▶ _The records_:
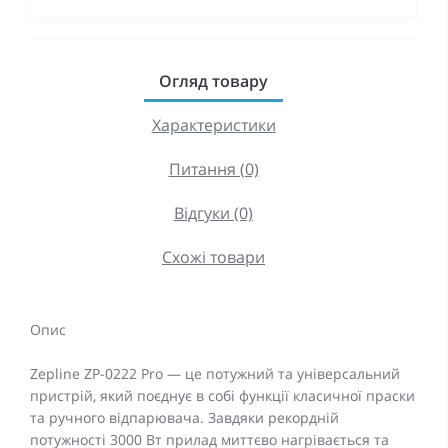
Огляд товару
Характеристики
Питання (0)
Відгуки (0)
Схожі товари
Опис
Zepline ZP-0222 Pro — це потужний та універсальний
пристрій, який поєднує в собі функції класичної праски
та ручного відпарювача. Завдяки рекордній
потужності 3000 Вт прилад миттєво нагрівається та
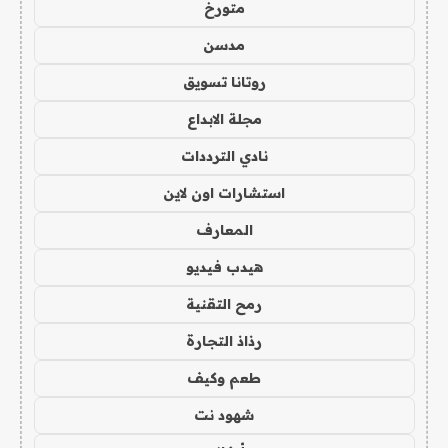
متورخ
مدسن
روتانا تسويق
مجلة الابداع
نادي الترددات
استشارات اون لاين
المعارف
هيدب فيديو
رمح التقنية
رذاذ التجارة
طعم وكيف
شهود نت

▶ _What the task requires_:
Set down every line of the entries above again, exactly as written, but not the pictures.

▶ _Task solution_:
Огляд товару
Характеристики
Питання (0)
Відгуки (0)
Схожі товари
Опис
Zepline ZP-0222 Pro — це потужний та універсальний
пристрій, який поєднує в собі функції класичної праски
та ручного відпарювача. Завдяки рекордній
потужності 3000 Вт прилад миттєво нагрівається та
متورخ
مدسن
روتانا تسويق
مجلة الابداع
نادي الترددات
استشارات اون لاين
المعارف
هيدب فيديو
رمح التقنية
رذاذ التجارة
طعم وكيف
شهود نت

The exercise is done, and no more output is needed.